Its leaves are the most brilliant of greens in spring; Monty Don says that the colour makes his "eyes dance". The veins on each leaf are separated by a corrugated trough so that the leaf with its serrated edge looks a bit crinkled which gives the hedge an interesting texture. The trunks and bark of hornbeam are always well shaped and slightly ridged. In the autumn (unless it has been exceptionally dry) the leaves turn a clear yellow before becoming pale brown for the winter. If you trim the hedge in mid-summer the winter leaves will hold until next spring.
Hornbeam will thrive in most soils unless it is completely waterlogged all year, but prefers a well-drained rich soil.
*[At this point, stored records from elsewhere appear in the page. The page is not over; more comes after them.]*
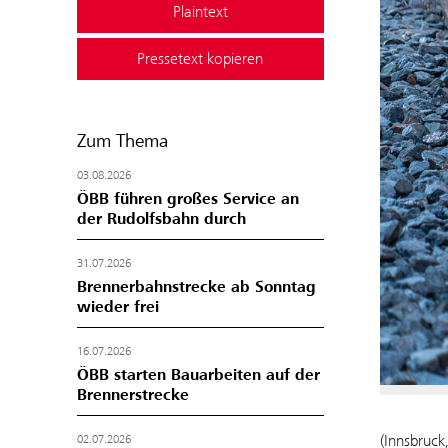
Plaintext
Pressetext kopieren
Zum Thema
03.08.2026
ÖBB führen großes Service an
der Rudolfsbahn durch
31.07.2026
Brennerbahnstrecke ab Sonntag
wieder frei
16.07.2026
ÖBB starten Bauarbeiten auf der
Brennerstrecke
(Innsbruck
02.07.2026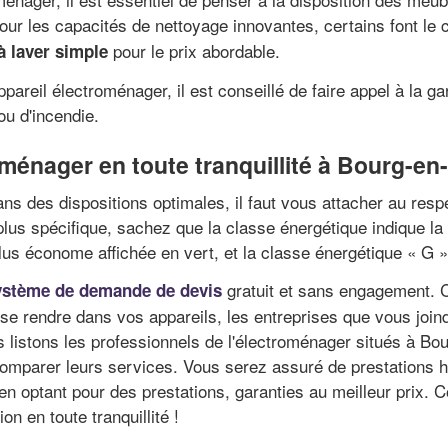
ur les capacités de nettoyage innovantes, certains font le 
pour le prix abordable.
 laver simple
reil électroménager, il est conseillé de faire appel à la ga
ou d'incendie.
oménager en toute tranquillité à Bourg-en
ans des dispositions optimales, il faut vous attacher au res
us spécifique, sachez que la classe énergétique indique la
plus économe affichée en vert, et la classe énergétique « G »
gratuit et sans engagement. C
ystème de demande de devis
 se rendre dans vos appareils, les entreprises que vous joi
s listons les professionnels de l'électroménager situés à B
e comparer leurs services. Vous serez assuré de prestati
n optant pour des prestations, garanties au meilleur prix. C
n en toute tranquillité !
It will grow more slowly and a bit less luxuriantly, but happy nonetheless, in shade. In open, sunny conditions, it is fast-growing.
Hornbeam is as an excellent hedging plant. Saplings shoot up if well-watered, so within a year or two you will have a tight-knit, low hedge, and over a few more years the potential to possess a tall hedge. A solid, trimmed hornbeam hedge can stand alone in a formal garden with little to distract from it or can be used behind a mixed border to focus attention on the flowers by providing a consistent, green background.
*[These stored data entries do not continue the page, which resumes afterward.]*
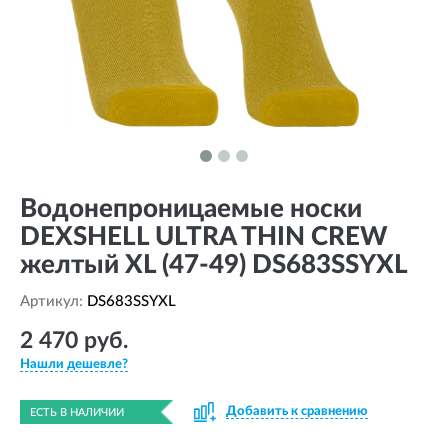
Водонепроницаемые носки
DEXSHELL ULTRA THIN CREW
желтый XL (47-49) DS683SSYXL
Артикул:
DS683SSYXL
2 470 руб.
Нашли дешевле?
Добавить к сравнению
ЕСТЬ В НАЛИЧИИ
Hornbeam responds well to training. Use it to create tunnels, alleys or more commonly to act as a pleached hedge where the hedge part is raised above the bare trunks. Pleached hornbeam hedges are an elegant boundary wall that divides a garden into different 'rooms', without the enclosed feeling of evergreen hedges. Change the planting underneath the bare trunks: forget-me-nots and tulips in spring, small peonies for summer and lavender for late summer and autumn. Ham House has a good example of a tunnel of pleached hornbeam emerging from a low-growing yew hedge.
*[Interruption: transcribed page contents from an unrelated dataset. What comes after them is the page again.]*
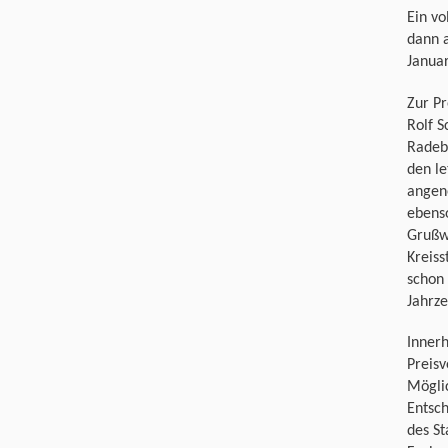
Ein vo
dann 
Januar
Zur Pr
Rolf 
Radebe
den le
angen
ebens
Grußwo
Kreiss
schon 
Jahrze
Innerh
Preisv
Mögli
Entsch
des St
Hornbeam is not a specimen tree to grow as an ornamental in a small garden because it reaches 20 metres without difficulty! It does make for a great park or woodland tree, look at Hatfield and Epping Forests, and there are more specialised forms of it: Fastigiata with its wonderful, slim column of leaves is especially sought after and there is an American form, Carpinus caroliniana, whose leaves in Autumn go a zingy orange.
Features
It's not horrible at all, the hornbeam has been a highly valued tree for many years because of its strength. Hornbeam timber is the hardest grown in this country. There is a venerable tradition of hornbeam being used to create butcher's blocks, piano hammers and pulley blocks. It was often grown as wood 'pasture', leaving room for cattle to graze around the pollarded trees, which were pruned every few years for firewood and small objects like handles. The density is excellent for firewood and for making charcoal.
To see hornbeam at its most splendid, take a trip to Het Loo in Holland to see the Queen's garden, a labyrinth of covered walkways, caves and tunnels all fashioned from hornbeam grown over an oak trellis.
The best example of a pleached hornbeam hedge can be seen at Hidcote Gardens.